Personal Reflection

The reason I wanted to explore grassroots organizing around health and wellness services being provided in schools is because the argument for both grassroots organizations and the access to physical and mental health services in school are based on a deeply connected community and they both acknowledge a widespread issue that permeates beyond the walls of the local school. For grassroots organizing, a group of people notices a problem, like hard to access health care and poor mental health and they can gather support from parents and community members to implement change. For public health services in school, by providing services for dental care, physicals, eye-exams, and counseling services it suggests that a school cannot be isolated from the basic needs not only its students but its surrounding community too. You can’t isolate a schools from it’s community. You can’t blame the school for bigger issues. But you can use public education as a hub for all kinds of solutions that address the whole student and the neighborhood they live in and society at large. In doing so you embed public schooling into society instead of making it this separate shrine where all is supposed to become equal.

This project also gave me hope. Often when I am learning about inequities that arise because of housing discrimination and poverty, the issues seem unmanageably big, like no one can do anything substantial. Policy and reform feel inaccessible to me but grassroots organizing feels so in touch with what people need and can realistically do. Grassroots organizing also reinforces what public education is supposed to do. It’s not supposed to be the playing field of a political game, but rather a place that serves students and gives them what they need to succeed. Also, by focussing on a particular community and particular issue, grassroots organizing acknowledges that different communities are faced with different issues and local schools need to be equitably equipped to educate their students.
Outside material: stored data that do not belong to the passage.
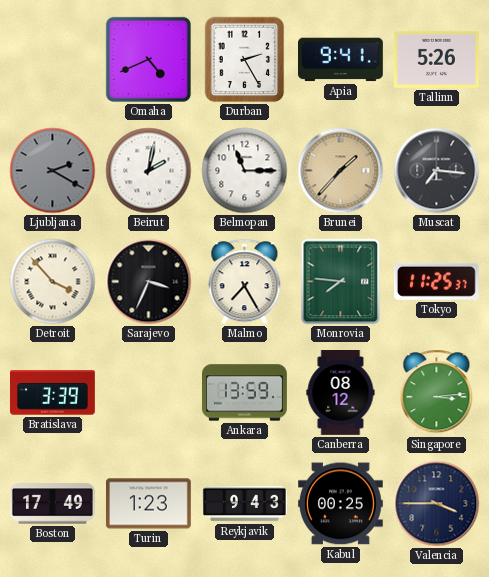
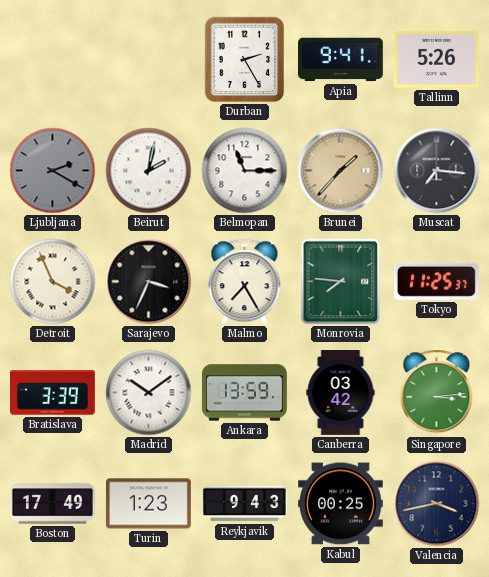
Omaha: 4:41 -> none
Detroit: 3:53 -> 3:56
Madrid: none -> 10:09
Canberra: 08:12 -> 03:42
Valencia: 3:45 -> 3:43
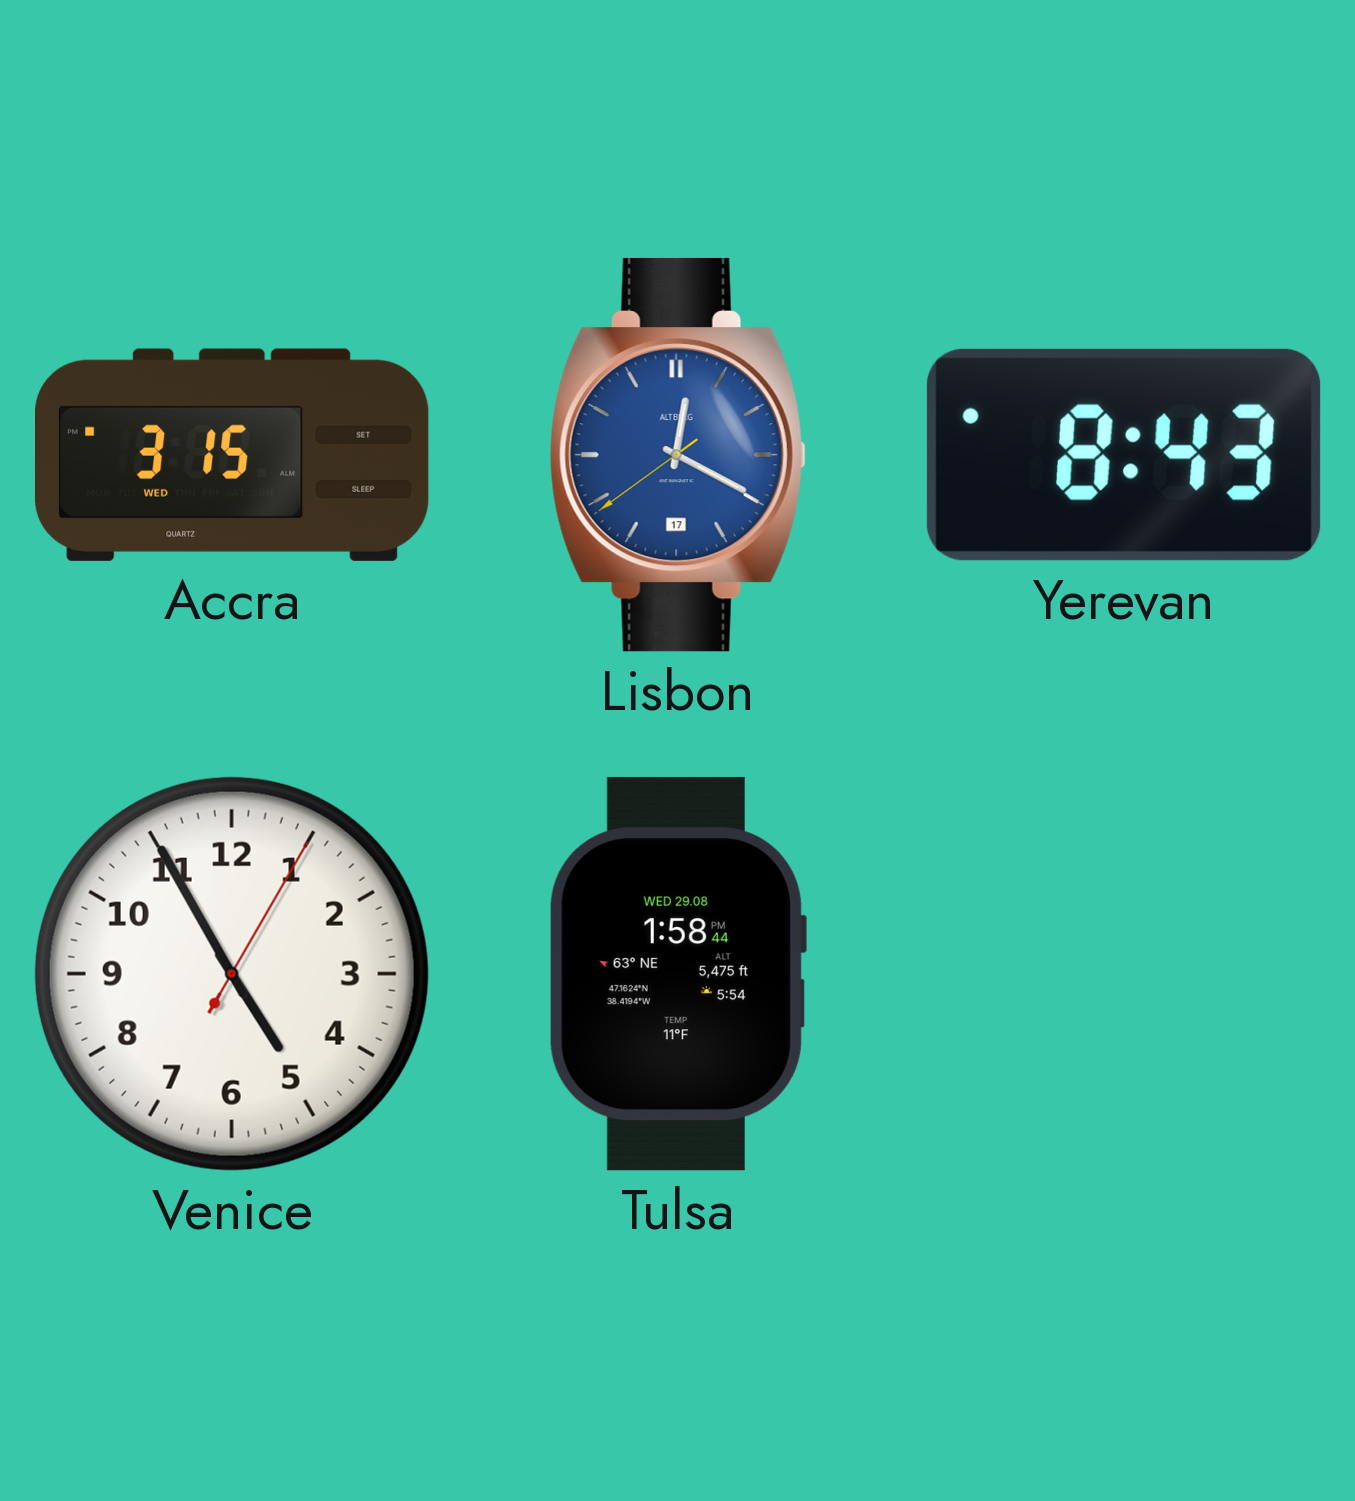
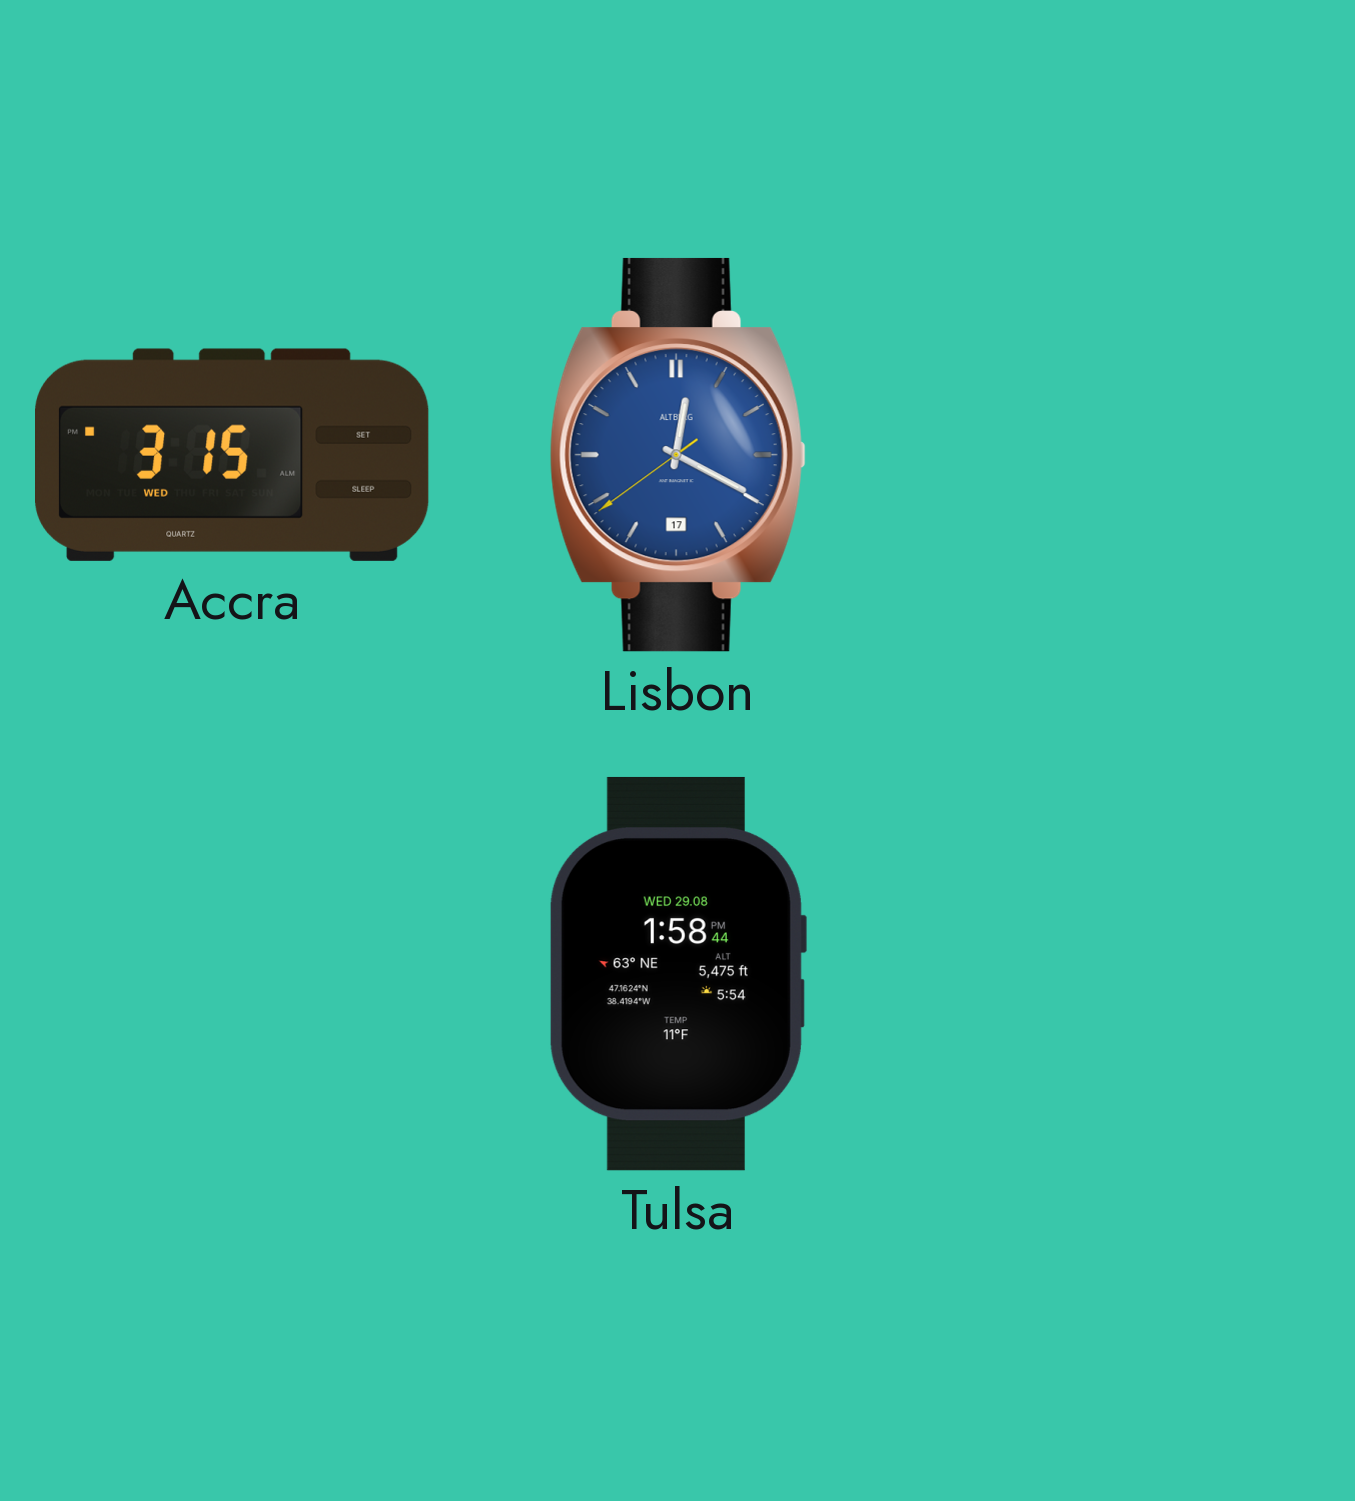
Yerevan: 8:43 -> none
Venice: 4:55 -> none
The reason grassroots organizing works for launching Community Schools or other health and wellness services is because it addresses how underserved urban communities lack appropriate health care options or access to needed services. Within the campaigns for Community Schools from groups like Community Schools for Philadelphia, The Center for Popular Democracy, and Maryland Communities they are not only fighting for what specific communities need but inherently suggesting that because of racist and classist policy there are specific communities that need health services provided within school walls because they wouldn’t have adequate access otherwise. Poor urban neighborhoods face more health issues than affluent ones and yet have less access to health care, which these above mentioned campaigns have noticed and begun to combat, with no other agenda than the utmost success of students and the community they are a part of.

Organizing around Community Schools and the distribution of health services in schools reincorporates public schools into the community. The success of a student begins to reflect the success of the community; in a better world, which grassroots organizing is trying to create, both would thrive. Neoliberal policies that focus on the individual student and their individual success don’t work in urban areas where community has such an effect of each student. When housing discrimination and low wages combine in very concentrated areas of cities the only solution is to restore the whole community and make the local school work in non-traditional ways address the unique issues of public health. A student in an affluent neighborhood who has never had trouble accessing counseling or getting to a dentist appointment is going to be able to focus more on their schooling and perhaps individual-based reforms like school choice and the spread of charter schools would work for them, whereas a student in a poor, deteriorating neighborhood is going plagued with seemingly unmountable physical and mental health challenges that need to be addressed, not ignored, by their school. It is harder to separate a student like this from their community because the disadvantages are so deeply rooted. By acknowledging the importance of health to education, grassroot organizers can address the individual and the community and the many ways they are intertwined.

I think the two biggest things I learned by creating this website were the importance of public health to the success of students and communities and that communities need to be supported by local public schools and vis versa. I also learned that both of these goals can be combined in Community Schools and by offering health and wellness services in schools. The future will be build from the ground up and grassroots organizers are here and ready.